Congé maternité des indépendantes: «Je ne pouvais pas lâcher mes clients au risque de les perdre»
MATERNITE•Le congé maternité des indépendantes va être allongé à 112 jours, au lieu de 44 actuellement...Charlotte Murat
L'essentiel
- Le congé maternité des femmes indépendantes va être aligné sur celui des salariées à 16 semaines, soit 112 jours.
- Actuellement, elles ont droit à 44 jours.
- Même si cette période est très courte pour se remettre de son accouchement et s’occuper de son bébé, certaines ne peuvent même pas se la permettre, au risque de perdre leur clientèle.
- La députée Marie-Pierre Rixain, auteure d’un rapport sur le sujet, plaide donc pour de la souplesse et une reprise progressive de l’activité tout en conservant ses indemnités.
C’était une promesse de campagne d’Emmanuel Macron. En 2019, le congé maternité des indépendantes sera allongé et aligné sur celui des salariées, a annoncé le Premier ministre, Edouard Philippe. Quelque 20.000 femmes par an pourront ainsi s’arrêter 112 jours au lieu de 44 actuellement. « C’est une nécessité de santé publique, pour la santé de la mère et de l’enfant », plaide la députée LREM de l’Essonne Marie-Pierre Rixain, auteure d’un rapport sur le sujet remis en juillet et dont s’est largement inspiré le gouvernement.
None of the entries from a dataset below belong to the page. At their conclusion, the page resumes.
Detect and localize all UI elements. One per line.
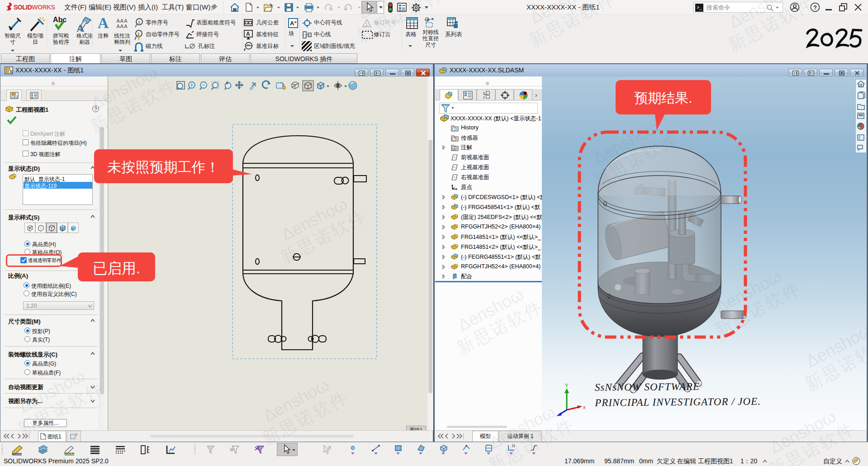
svg-text:A1: A1 [247,43,251,46]
svg-text:Abc: Abc [53,16,66,24]
svg-text:A: A [453,147,456,151]
svg-text:A°: A° [290,20,297,27]
svg-text:Y: Y [565,383,569,388]
svg-text:x: x [583,404,586,410]
svg-text:SOLIDWORKS: SOLIDWORKS [14,4,55,11]
svg-text:A: A [246,31,250,37]
svg-text:1: 1 [138,20,140,24]
svg-text:A: A [76,22,85,33]
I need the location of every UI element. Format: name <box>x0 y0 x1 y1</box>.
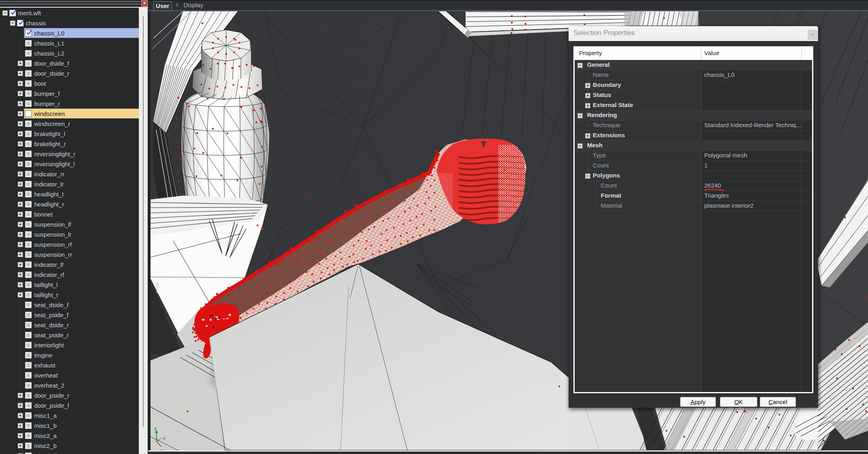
svg-text:y: y <box>154 426 157 431</box>
svg-text:z: z <box>163 435 165 440</box>
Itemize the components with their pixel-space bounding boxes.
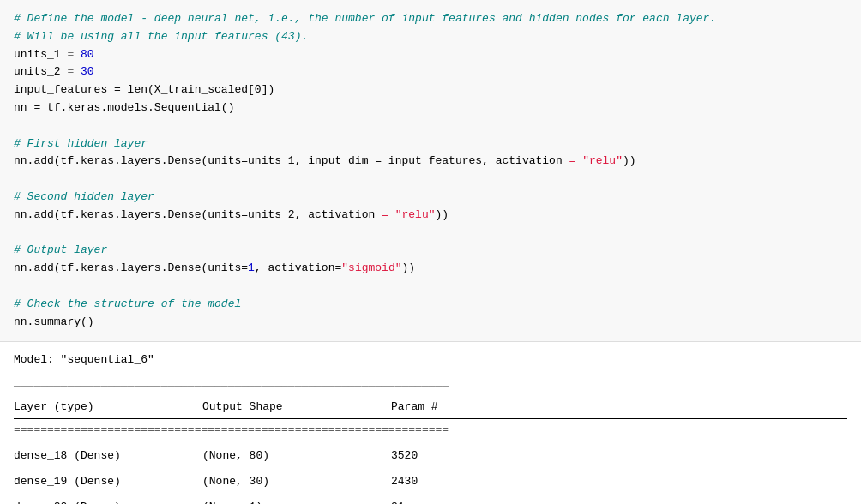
output-block: Model: "sequential_6" __________________… xyxy=(0,342,861,504)
comment-second: # Second hidden layer xyxy=(14,190,154,203)
row1-layer: dense_18 (Dense) xyxy=(14,447,202,465)
nn-add3-line: nn.add(tf.keras.layers.Dense(units=1, ac… xyxy=(14,261,415,274)
row1-output: (None, 80) xyxy=(202,447,391,465)
table-row-2: dense_19 (Dense) (None, 30) 2430 xyxy=(14,467,847,493)
nn-add2-line: nn.add(tf.keras.layers.Dense(units=units… xyxy=(14,208,449,221)
code-block: # Define the model - deep neural net, i.… xyxy=(0,0,861,342)
units1-line: units_1 = 80 xyxy=(14,48,94,61)
row3-output: (None, 1) xyxy=(202,498,391,504)
col-layer-header: Layer (type) xyxy=(14,398,202,417)
table-row-1: dense_18 (Dense) (None, 80) 3520 xyxy=(14,441,847,467)
units2-line: units_2 = 30 xyxy=(14,65,94,78)
row2-output: (None, 30) xyxy=(202,472,391,491)
comment-output: # Output layer xyxy=(14,243,107,256)
row3-layer: dense_20 (Dense) xyxy=(14,498,202,504)
model-name: Model: "sequential_6" xyxy=(14,351,847,369)
col-output-header: Output Shape xyxy=(202,398,391,417)
comment-line2: # Will be using all the input features (… xyxy=(14,30,308,43)
col-param-header: Param # xyxy=(391,398,477,417)
input-features-line: input_features = len(X_train_scaled[0]) xyxy=(14,83,274,96)
nn-summary-line: nn.summary() xyxy=(14,315,94,328)
nn-add1-line: nn.add(tf.keras.layers.Dense(units=units… xyxy=(14,154,636,167)
row2-param: 2430 xyxy=(391,472,477,491)
row3-param: 31 xyxy=(391,498,477,504)
row2-layer: dense_19 (Dense) xyxy=(14,472,202,491)
comment-line1: # Define the model - deep neural net, i.… xyxy=(14,12,716,25)
table-row-3: dense_20 (Dense) (None, 1) 31 xyxy=(14,493,847,504)
divider-eq-top: ========================================… xyxy=(14,421,847,440)
divider-top: ________________________________________… xyxy=(14,373,847,392)
table-header: Layer (type) Output Shape Param # xyxy=(14,396,847,419)
comment-check: # Check the structure of the model xyxy=(14,297,241,310)
nn-line: nn = tf.keras.models.Sequential() xyxy=(14,101,234,114)
row1-param: 3520 xyxy=(391,447,477,465)
comment-first: # First hidden layer xyxy=(14,137,148,150)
Sur le papier, l’idée est séduisante. Mais elle est en fait beaucoup plus complexe. Graphiste free-lance, Emilie cotise à la Maison des artistes et avait déjà droit à 16 semaines pour la naissance de sa fille, en août 2017. « Je n’ai pas pris mon congé maternité, explique-t-elle. Je n’avais droit qu’à une indemnité équivalente à 50 % de mon salaire et je ne pouvais pas me permettre une telle perte financière. Mais surtout, je ne pouvais pas lâcher mes clients pendant 16 semaines au risque de les perdre. »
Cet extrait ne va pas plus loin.